← Back to context

Comment by dylan604

3 months ago

That's not what I said nor meant, but sure, jump to that conclusion.

You wouldn't run a shopping cart app where the item counts and totals were calculated client-side. You get the item id and quantity, and have the server do that. Just like if you were censoring something, you wouldn't send the client the unredacted data and then let the UI make the edits.

No obfuscation is needed for any of that. Open web has nothing to do with any of this

7 comments

dylan604

Reply
stevage  3 months ago

Sometimes you do calculate prices client side. But you double check them server side.

  • dylan604  3 months ago

    That just feels like a "you're holding it wrong" type of thing, especially seeing how JS is held in such high regard for its floating point math accuracy.

DonHopkins  3 months ago

Jesus, you sound like the X11 fanatics I used to debate with about NeWS, long before anyone had envisioned Google Maps or coined the term AJAX for what we'd been doing with PostScript since the 1980's.
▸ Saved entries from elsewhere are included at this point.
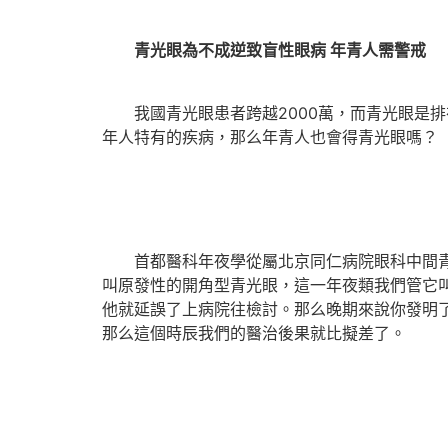
青光眼為不成逆致盲性眼病 年青人需警戒
我國青光眼患者跨越2000萬，而青光眼是排
年人特有的疾病，那么年青人也會得青光眼嗎？
首都醫科年夜學從屬北京同仁病院眼科中間青光
叫原發性的開角型青光眼，這一年夜類我們管它
他就延誤了上病院往檢討。那么晚期來說你發明
那么這個時辰我們的醫治後果就比擬差了。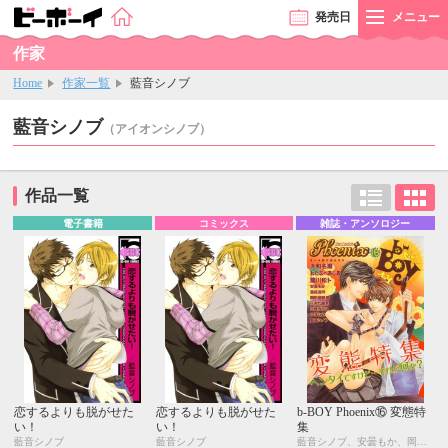
発売
日
メニュー
作家
Home
作家一覧
藍音シノブ
藍音シノブ
（アイオンシノブ）
作品一覧
電子書籍
コミックス
雑誌・アンソロジー
恋するよりも脱がせた
恋するよりも脱がせた
b-BOY Phoenix⑯ 変態特
い！
い！
集
藍音シノブ
藍音シノブ
藍音シノブ、安曇もか、岡田屋鉄蔵、龍川和ト、ドキ丸胸男、中井にこ、日野ガラス、真枝真弓、大和名瀬、わたなべあじあ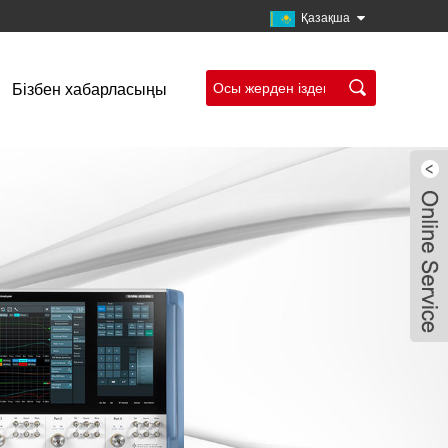
Қазақша
Бізбен хабарласыңы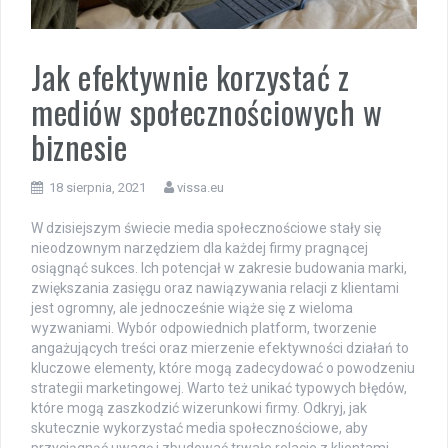
Jak efektywnie korzystać z
mediów społecznościowych w
biznesie
18 sierpnia, 2021
vissa.eu
W dzisiejszym świecie media społecznościowe stały się
nieodzownym narzędziem dla każdej firmy pragnącej
osiągnąć sukces. Ich potencjał w zakresie budowania marki,
zwiększania zasięgu oraz nawiązywania relacji z klientami
jest ogromny, ale jednocześnie wiąże się z wieloma
wyzwaniami. Wybór odpowiednich platform, tworzenie
angażujących treści oraz mierzenie efektywności działań to
kluczowe elementy, które mogą zadecydować o powodzeniu
strategii marketingowej. Warto też unikać typowych błędów,
które mogą zaszkodzić wizerunkowi firmy. Odkryj, jak
skutecznie wykorzystać media społecznościowe, aby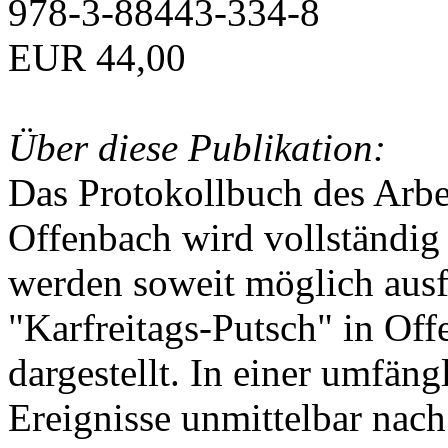
978-3-88443-334-8
EUR 44,00
Über diese Publikation:
Das Protokollbuch des Arbei
Offenbach wird vollständig 
werden soweit möglich ausfü
"Karfreitags-Putsch" in Off
dargestellt. In einer umfän
Ereignisse unmittelbar nac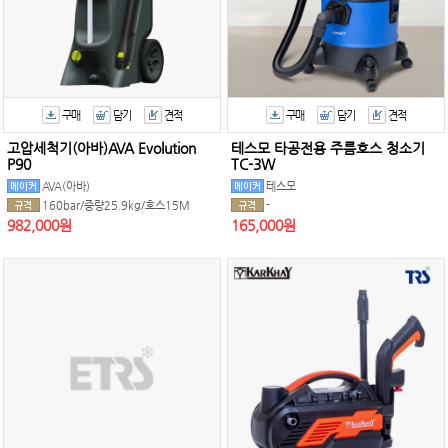
구매
담기
견적
구매
담기
견적
고압세척기(아바)AVA Evolution
테스모 타공전용 주름호스 청소기
P90
TC-3W
AVA(아바)
테스모
160bar/중량25.9kg/호스15M
-
982,000원
165,000원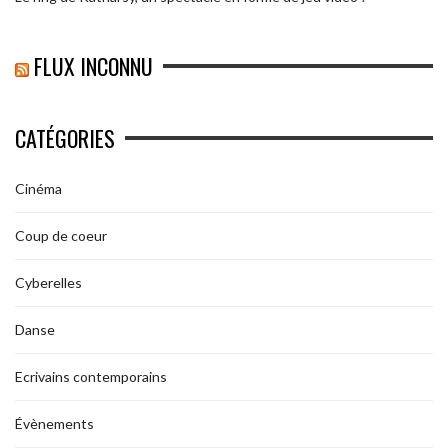
FLUX INCONNU
CATÉGORIES
Cinéma
Coup de coeur
Cyberelles
Danse
Ecrivains contemporains
Évènements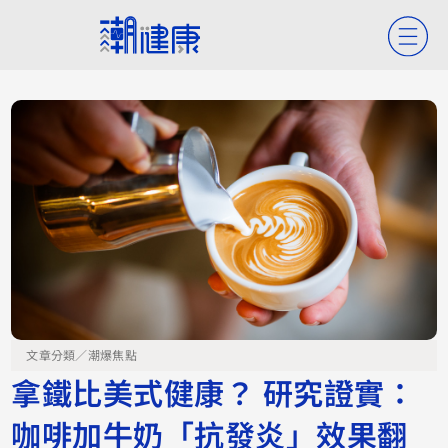
文章分類／
潮爆焦點
拿鐵比美式健康？ 研究證實：
咖啡加牛奶「抗發炎」效果翻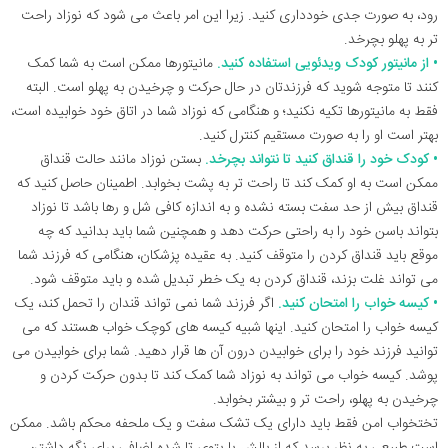
رود، به صورت جدی خودداری کنید. زیرا این امر باعث می شود که نوزاد راحت
تر به پهلو بچرخد.
• از مانیتور کودک ویدئویی استفاده کنید.
مانیتورها ممکن است به شما کمک
کنند تا متوجه شوید که فرزندتان در حال حرکت و چرخیدن به پهلو است. البته
فقط به مانیتورها تکیه نکنید؛ و هنگامی که نوزاد شما در اتاق خود خوابیده است،
بهتر است او را به صورت مستقیم کنترل کنید.
• کودک خود را قنداق کنید تا نتواند بچرخد.
بستن نوزاد مانند حالت قنداق
ممکن است به او کمک کند تا راحت تر به پشت بخوابد. اطمینان حاصل کنید که
قنداق بیش از حد سفت بسته نشده و به اندازه کافی شل و رها باشد تا نوزاد
بتواند باسن خود را به راحتی حرکت دهد و همچنین شما باید بدانید که چه
موقع باید قنداق کردن را متوقف کنید. به عقیده پزشکان، هنگامی که فرزند شما
می تواند غلت بزند، قنداق کردن به یک خطر تبدیل شده و باید متوقف شود.
• کیسه خواب را امتحان کنید.
اگر فرزند شما نمی تواند قندان را تحمل کند، یک
کیسه خواب را امتحان کنید. اینها شبیه کیسه های کوچک خواب هستند که می
توانید فرزند خود را برای خوابیدن درون آن ها قرار دهید. شما برای خوابیدن می
پوشد. کیسه خواب می تواند به نوزاد شما کمک کند تا بدون حرکت کردن و
چرخیدن به پهلو، راحت تر و بیشتر بخوابد.
تختخواب امن فقط باید دارای یک تشک سفت و یک ملحفه محکم باشد. ممکن
است طبیعی به نظر برسد که از بالش یا پتوی تا شده اضافی برای نگه داشتن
The NeWS window system was like AJAX, but with: 1) PostScript code instead of JavaScript code 2) PostScript graphics instead of DHTML graphics, and 3) PostScript data instead of XML data.
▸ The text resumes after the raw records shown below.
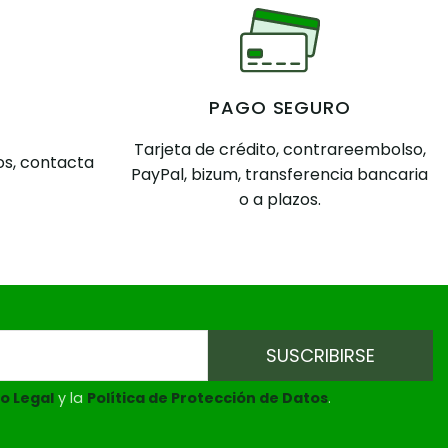
PAGO SEGURO
Tarjeta de crédito, contrareembolso,
s, contacta
PayPal, bizum, transferencia bancaria
o a plazos.
o Legal
y la
Política de Protección de Datos
.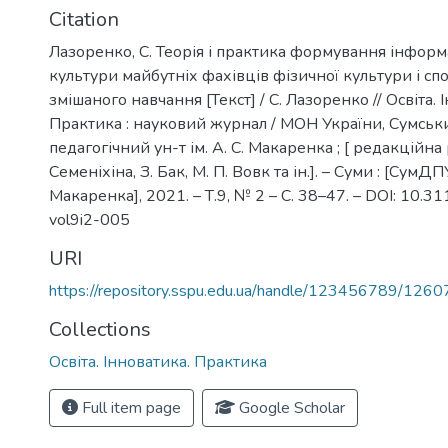
Citation
Лазоренко, С. Теорія і практика формування інфор
культури майбутніх фахівців фізичної культури і сп
змішаного навчання [Текст] / С. Лазоренко // Освіта. 
Практика : науковий журнал / МОН України, Сумсь
педагогічний ун-т ім. А. С. Макаренка ; [ редакційна 
Семеніхіна, З. Бак, М. П. Вовк та ін.]. – Суми : [СумДПУ
Макаренка], 2021. – Т.9, № 2 – С. 38–47. – DOI: 10.
vol9i2-005
URI
https://repository.sspu.edu.ua/handle/123456789/1260
Collections
Освіта. Інноватика. Практика
Full item page
Google Scholar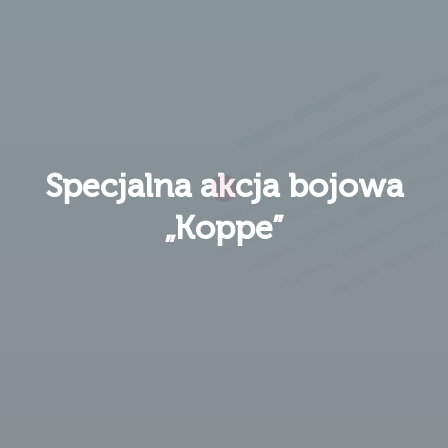
Specjalna akcja bojowa
„Koppe”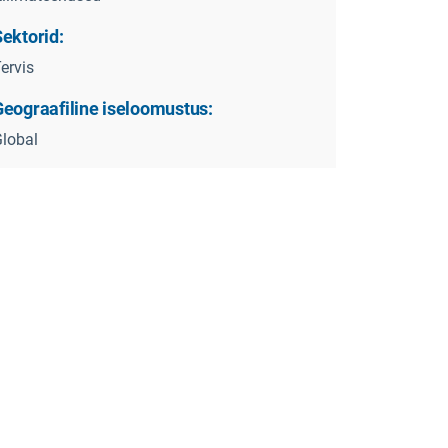
ektorid:
ervis
Geograafiline iseloomustus:
lobal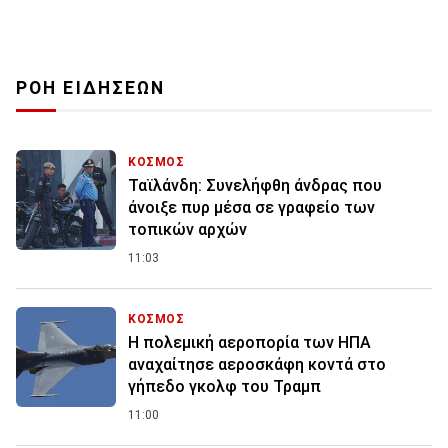
ΡΟΗ ΕΙΔΗΣΕΩΝ
ΚΟΣΜΟΣ
Ταϊλάνδη: Συνελήφθη άνδρας που
άνοιξε πυρ μέσα σε γραφείο των
τοπικών αρχών
11:03
ΚΟΣΜΟΣ
Η πολεμική αεροπορία των ΗΠΑ
αναχαίτησε αεροσκάφη κοντά στο
γήπεδο γκολφ του Τραμπ
11:00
https://en.wikipedia.org/wiki/NeWS

NeWS – Network Extensible Window System (wikipedia.org) 86 points by stevewilhelm on April 12, 2016 | hide | past | favorite | 76 comments

https://donhopkins.medium.com/the-story-of-sun-microsystems-...

Computers and networks are fast enough (especially now 35 years later) that it's ok to perform input validation twice, once in the front-end to make the user experience tolerably fast, and again in the back-end to prevent fraud. This is not rocket science, nor a new idea! It also helps if the client and server are implemented in the same language (i.e. JavaScript today), so you can use the exact same code and data for modeling and validation on both ends.